Wie sie nach Hause gehen, der Jons und sie — sie führt ihn natürlich, denn hätt’ er sich nüchtern gehalten, so wär’s eine schlechte Hochzeit gewesen —, da sieht sie auf dem Weg den grauen Schatten herumlaufen, der voriges Jahr, als sie das Haus gerichtet hatten und nun gemütlich ausruhen wollten, mit seinem Getanze dazwischen gefahren war.

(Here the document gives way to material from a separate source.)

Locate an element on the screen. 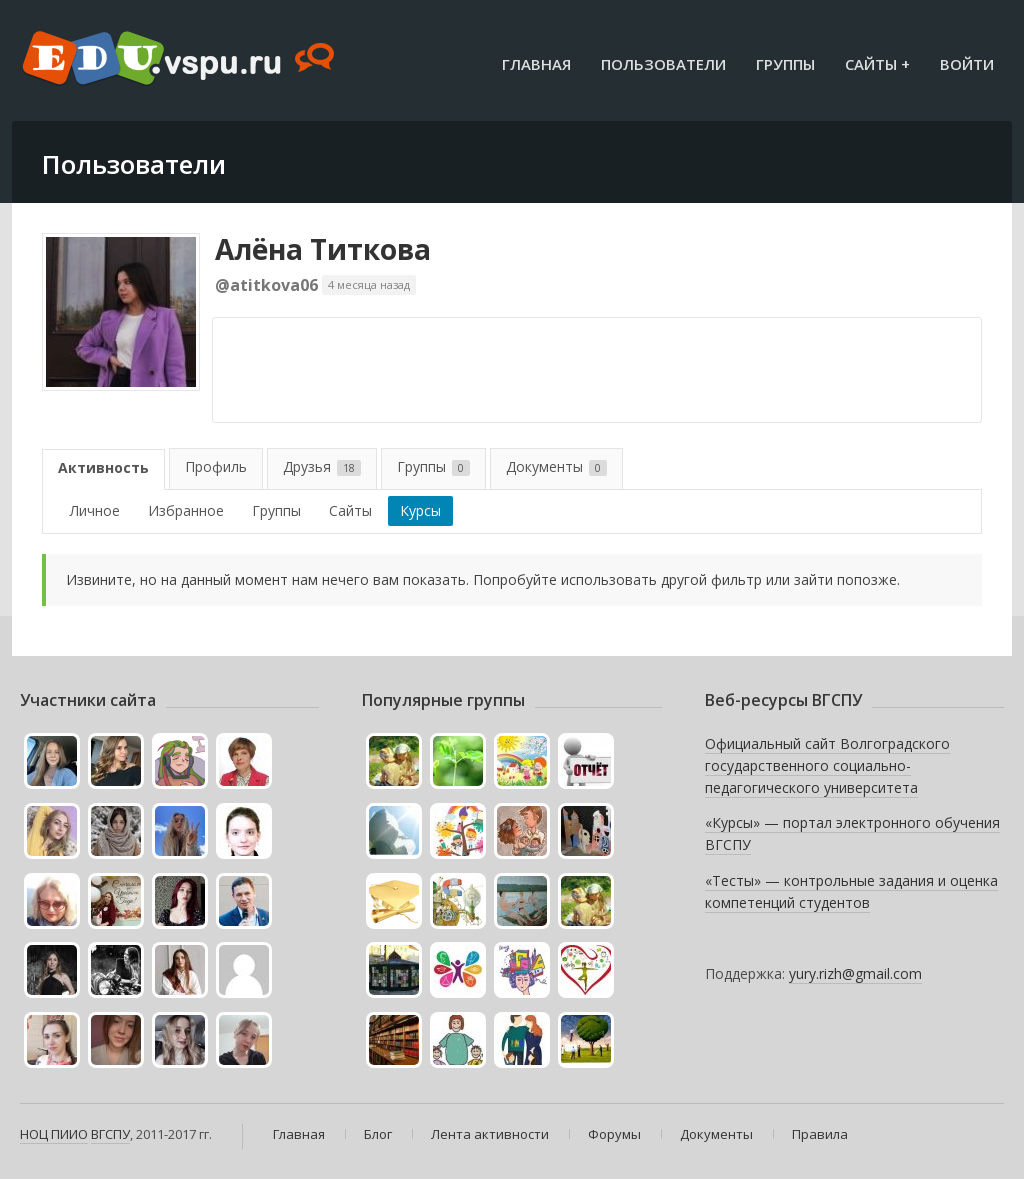 The image size is (1024, 1179). Форумы is located at coordinates (614, 1134).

Sie denkt an die Worte des frommen Taruttis und denkt auch an die Wassersnot, vor der sie manch liebes Mal zittert, wenn sie voll Stolz ihr wachsendes Eigen besieht. Sie weiß nicht, wie es geschieht —, sie hätt’ es auch nicht für möglich gehalten, aber sie muß das Stück Fladen hervorziehen, das sie heimlich eingesteckt hat, und es ihm hinreichen. Und sagt: „Da nimm, Nachbar, und wenn du Hochzeit machst, gibst du mir auch was.“

Er greift zu wie ein Verhungernder und prustet und faucht und läuft rasch davon, als muß er den Raub in Sicherheit bringen.

Doch sie kann sich der Guttat nicht freuen. Denn sie denkt, er werde nun ein Recht an sie haben und verlangen, daß sie mit ihm redet, wenn er des Wegs kommt. Und es redet doch sonst niemand mit ihm. Selbst der fromme Taruttis tut es nicht.

Doch ihre Sorge ist unnütz gewesen. Nie hat er sie anzuhalten versucht, und manchmal ist er vor ihr sogar auf die Seite gegangen. — — —

Die Erdme hat mächtig zu tun. Kind und Kuh verlangen Wartung, eines so viel wie das andere. Und ein Ferkel ist auch wieder da.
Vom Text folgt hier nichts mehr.